A Walk Among the Tombstones is Lawrence Block's tenth Matthew Scudder book, first published in 1992. It’s twice as long as a few in the series I loved—it drags in the middle, it follows a pattern he sets in the last two books of crimes against women I think are too grisly/sensational for me, but much of it is really well written, and the scenes leading up to and "among the tombstones" is really, really well done. Block's ne0-noir tales don’t focus on action; they are about character, mainly established through dialogue, exploring themes of moral ambiguity. You can't live a life of crime or a life of catching criminals without being tainted:
*Matthew Scudder accidentally killed a little girl when he was a detective; he quit the force, where he was sometimes on the take, with small bribes and the like; he wasn't the worst guy, but he wasn't a saint; he quit his marriage and never sees his sons, but tithes at churches, gives money to the homeless, and takes cases almost exclusively about the murder of young women as part of the expiation for his sins. He’s a dry, rather anguished alcoholic who lives on the edge of drinking and death every day. We come to like him very much.

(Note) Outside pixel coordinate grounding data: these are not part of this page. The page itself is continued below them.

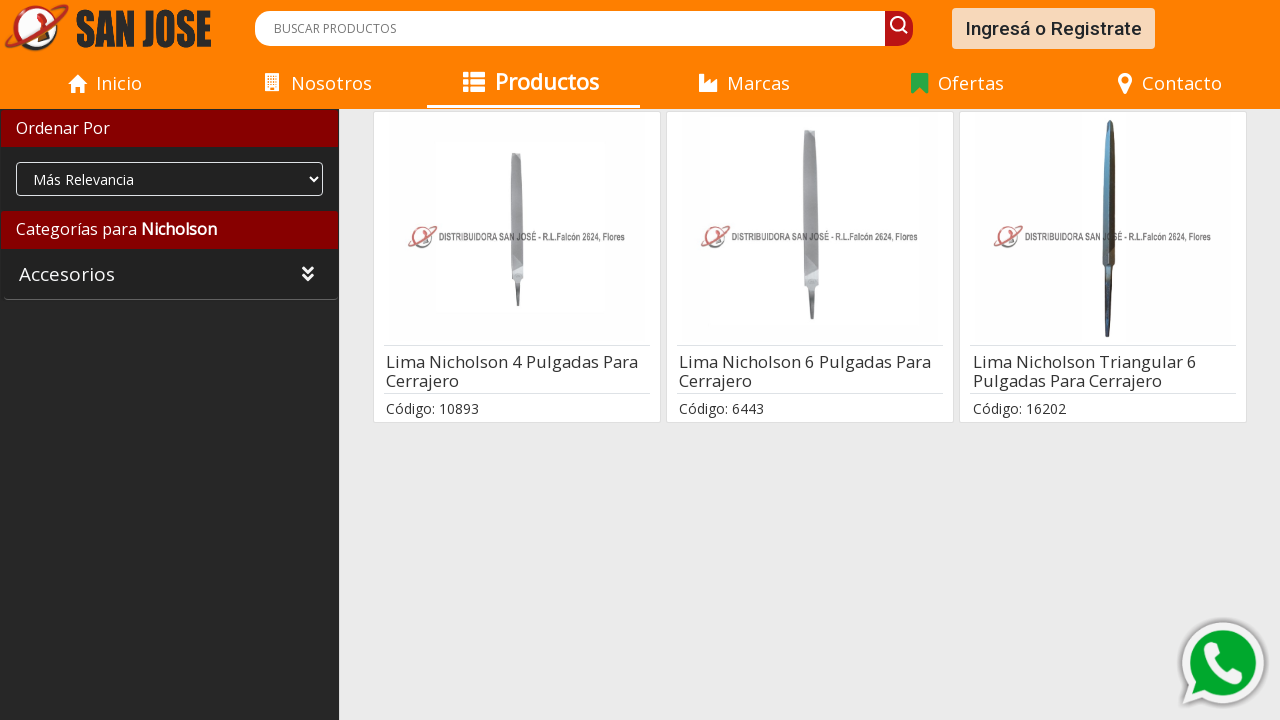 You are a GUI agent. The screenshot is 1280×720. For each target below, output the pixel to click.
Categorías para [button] (116, 229)
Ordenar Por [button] (63, 128)
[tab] (169, 129) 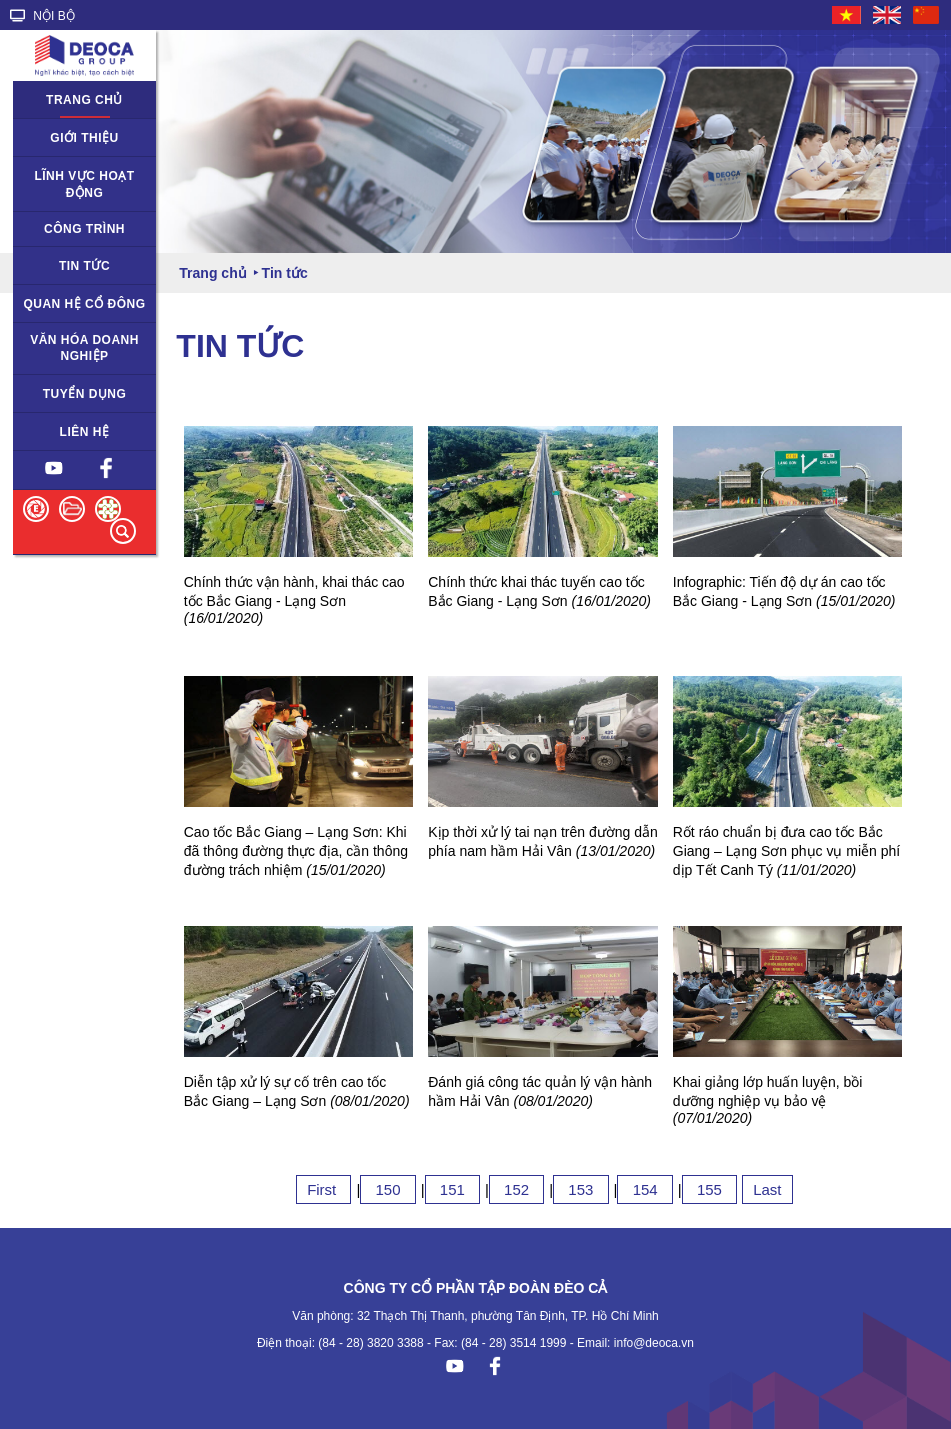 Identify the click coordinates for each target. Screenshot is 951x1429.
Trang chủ (84, 100)
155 (709, 1189)
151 (452, 1189)
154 (644, 1189)
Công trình (84, 229)
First (323, 1189)
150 (387, 1189)
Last (767, 1189)
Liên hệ (85, 432)
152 (516, 1189)
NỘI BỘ (42, 16)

*Scudder’s girlfriend Elaine is a call girl taking art history classes. She’s smart, articulate, and we also like her very much.
*Scudder has a friend Mick Ballou, a gangster and sometime murderer with whom he has long philosophical conversations; Mick takes him to Mass sometimes. He’s smart, thoughtful and a good storyteller, for a gangster (but hey, this is Block's point; don't stereotype, even gangsters)! We really like Mick and Matt talking together.
*Scudder hires a 15-year-old street kid, TJ, who is my hands-down favorite character in this book:
“Then I thought, if this here’s a movie, what I do is slip in the back an’ hunker down ‘tween the front an’ back seats. They be putting’ the money in the trunk an’ sittin’ up front, so they ain’t even gone look in the back. Figured they go back to their house, or wherever they gone go, an’ when we got there, I just slip out an’ call you up an’ tell you where I’m at. But then I thought, TJ, this ain’t no movie, an’ you too young to die.” – TJ
After hearing TJ talk on the phone in a different voice, Scudder remarks:
"I'm stunned," he said. "I didn't know you could talk like that."
"What, you mean talk straight? 'Course I can. Just because I street don't mean I be ignorant. They two different languages, man, and you talkin' to a cat's bilingual."
*A guy who is an alcoholic and a heroin addict tells Scudder at AA about his brother, Kenan, whose wife has been abducted. Because he is a drug dealer he can’t go to the cops, but Scudder takes the case, even though the dealer plans to kill the guy, not bring him to the law.
With each book the killers seem worse and worse; I think Block is trying to say that the world is getting progressively worse, with more evil people, and he is also revealing how Scudder is working with morally sketchier clients, though he actually sees them fundamentally as human beings, not monsters. What I find interesting in this book is the way the characters make sense of their lives by telling stories; in AA, in the bar, driving around, they need to tell stories. The criminals and the cops, they all need to tell what they have experienced.
I like the opening 100 pages, and as I said I very much like the confrontation in the cemetery between the kidnapper and Scudder, so well-written, the work of a master. I don’t like the level of grisly violence that happens near the end, it’s seems completely unnecessary and sickening, but I love the final sweet scene with Scudder and Elaine. Scudder, who just the day before faced--with some admitted fear--the very real possibility of dying, with several guns pointed at him, is even more afraid of facing Elaine and speaking his feelings of love for her, which is cute and oh, okay, maybe even a touch moving. Again, he comes to her and needs to tell her his story of horror (the crime), and then he needs to tell her his story of love (and how he is beginning to feel about what she does for a living). This is all part of Scudder's process of redemption, and it is good.
I don’t know, this is in places a five star noir novel, and two stars when we get down to the grisly details. Block thought it was one of his very best novels. and he's right, there's some fine writing in it. I'll say 3 stars, though, because of the over-the-top rough stuff (which I know, may be a matter of taste; I'll admit I'm pretty squeamish).
Because of the subject matter I probably will not see the 2014 movie version with Liam Neeson, but I am tempted because Block wrote: “[The movie version of] 8 Million Ways to Die didn't really work—artistically or commercially—although both Jeff Bridges and Andy Garcia did some very fine work in the film. A Walk Among the Tombstones is a much better film in every way, and very much reflects the book I wrote."